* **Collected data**
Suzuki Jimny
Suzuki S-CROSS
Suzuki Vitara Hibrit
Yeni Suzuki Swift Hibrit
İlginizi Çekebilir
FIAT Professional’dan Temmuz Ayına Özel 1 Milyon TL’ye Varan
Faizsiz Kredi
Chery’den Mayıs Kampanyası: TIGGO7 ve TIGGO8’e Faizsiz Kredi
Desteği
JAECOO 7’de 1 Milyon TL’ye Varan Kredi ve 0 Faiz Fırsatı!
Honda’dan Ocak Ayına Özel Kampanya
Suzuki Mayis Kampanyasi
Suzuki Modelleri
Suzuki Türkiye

* **What is being asked**
Locate the line with "Suzuki S-CROSS" in the entries above; extract it and every line after it, verbatim.

* **Output for this exercise**
Suzuki S-CROSS
Suzuki Vitara Hibrit
Yeni Suzuki Swift Hibrit
İlginizi Çekebilir
FIAT Professional’dan Temmuz Ayına Özel 1 Milyon TL’ye Varan
Faizsiz Kredi
Chery’den Mayıs Kampanyası: TIGGO7 ve TIGGO8’e Faizsiz Kredi
Desteği
JAECOO 7’de 1 Milyon TL’ye Varan Kredi ve 0 Faiz Fırsatı!
Honda’dan Ocak Ayına Özel Kampanya
Suzuki Mayis Kampanyasi
Suzuki Modelleri
Suzuki Türkiye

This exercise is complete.